San Antonio—Even as genome sequencing has risen in prevalence and declined in cost during the last decade, it still has many scientists perplexed from a data standpoint.
As it becomes more common for pharmaceutical and biotech companies to use data from sequenced genomes for drug testing, the question of how will they effectively process that immense amount of information remains. That discussion was core to much of the Big Data & Data Analytics conference hosted this week by the University of Texas at San Antonio. Companies like Janssen, the pharmaceutical division of New Brunswick, NJ-based healthcare giant Johnson & Johnson, have developed internal teams create solutions.
“This is something we need to work with partners in biotech, startups, academia, to enable the effective capture, interpretation and assimilation of this data,” said Guna Rajagopal, the vice president of Janssen’s computational sciences division, whose team does that data work for the drug developer.
For example, two years ago, Rajagopal’s 60-person division took the results of a drug’s effect on 500 people whose genomes it had sequenced. That produced 90 terabytes of data, which Janssen stored with Amazon. Analyzing that data, which Janssen did at the San Diego Supercomputing Center at the University of California, San Diego, required eight weeks and 257 terabytes of computing power, he said. The company also worked with Intel on the project, he said.

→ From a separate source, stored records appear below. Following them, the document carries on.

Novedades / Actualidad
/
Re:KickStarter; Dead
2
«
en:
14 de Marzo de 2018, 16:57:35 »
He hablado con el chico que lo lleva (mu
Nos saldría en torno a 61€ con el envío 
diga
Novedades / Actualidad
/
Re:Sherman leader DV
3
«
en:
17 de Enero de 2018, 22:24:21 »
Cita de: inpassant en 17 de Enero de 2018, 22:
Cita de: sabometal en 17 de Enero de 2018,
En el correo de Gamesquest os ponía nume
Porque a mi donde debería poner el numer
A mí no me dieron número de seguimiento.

Rajagopal didn’t reveal the results, or the name of the drug, citing restrictions from his company’s legal office. The point of his example : As sequencing becomes a more prevalent in drug development, those partnerships among people in different industries are going to become more important, he said.
“The data must flow across all the organizations we have so the right data comes to the right people to make the right decision,” Rajagopal said. “If you’re talking about 1 million genomes or 10,000 genomes, how are we going to address this bigger challenge?”

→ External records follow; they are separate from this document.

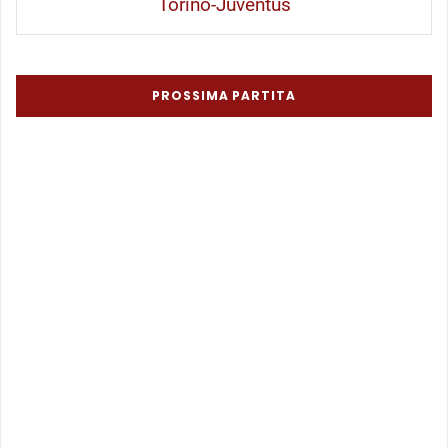
Torino-Juventus
PROSSIMA PARTITA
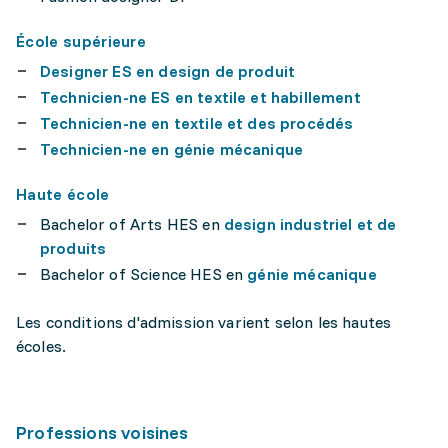
École supérieure
Designer ES en design de produit
Technicien-ne ES en textile et habillement
Technicien-ne en textile et des procédés
Technicien-ne en génie mécanique
Haute école
Bachelor of Arts HES en
design industriel et de
produits
Bachelor of Science HES en
génie mécanique
Les conditions d'admission varient selon les hautes
écoles.
Professions voisines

The conference itself was a confluence of academics and enterprise, of technology and life sciences. At the University of Texas MD Anderson Cancer Center in Houston, researchers in the computational biology and bioinformatics department have started archiving data, which makes it harder to easily access, because of the sheer volume of data they’re bringing in, according to John Weinstein, the department chair.

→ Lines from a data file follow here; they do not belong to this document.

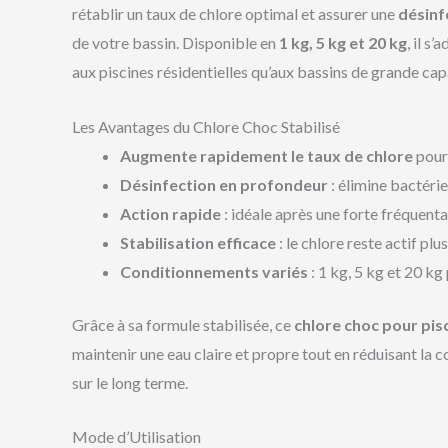
rétablir un taux de chlore optimal et assurer une
désinf
de votre bassin. Disponible en
1 kg, 5 kg et 20 kg
, il s
aux piscines résidentielles qu’aux bassins de grande cap
Les Avantages du Chlore Choc Stabilisé
Augmente rapidement le taux de chlore
pour 
Désinfection en profondeur
: élimine bactéri
Action rapide
: idéale après une forte fréquenta
Stabilisation efficace
: le chlore reste actif pl
Conditionnements variés
: 1 kg, 5 kg et 20 kg
Grâce à sa formule stabilisée, ce
chlore choc pour p
maintenir une eau claire et propre tout en réduisant la
sur le long terme.
Mode d’Utilisation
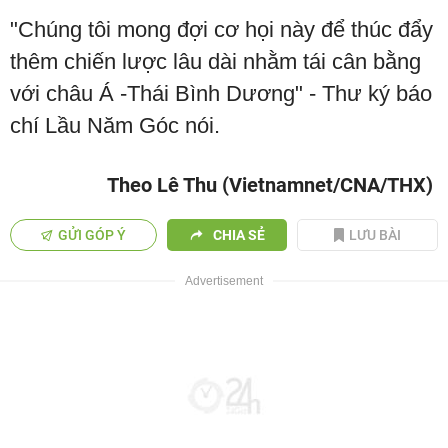
"Chúng tôi mong đợi cơ họi này để thúc đẩy
thêm chiến lược lâu dài nhằm tái cân bằng
với châu Á -Thái Bình Dương" - Thư ký báo
chí Lầu Năm Góc nói.
Theo Lê Thu (Vietnamnet/CNA/THX)
GỬI GÓP Ý
CHIA SẺ
LƯU BÀI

“It’s harder to get to, and to get to quickly, but at least it will be preserved,” Weinstein said. “The question is, what comes next? I’m sure there are those who at this meeting know what availability [of storage] there will be.”
One group might be another institution at the University of Texas System. The Texas Advanced Computing Center, which is based in the system’s flagship campus in Austin, has built a computing system it calls Stampede that has 100,000 cores (or processing units) of computing power and 14 petabytes of storage (one petabyte is 1 million gigabytes).
“We’ve got this tsunami coming of data. This is where the Texas Advanced Computing Center wants to come to help,” said Niall Gaffney, the center’s director of data intensive computing. “Stampede is the sort of system that might be able to tackle this million genome problem.”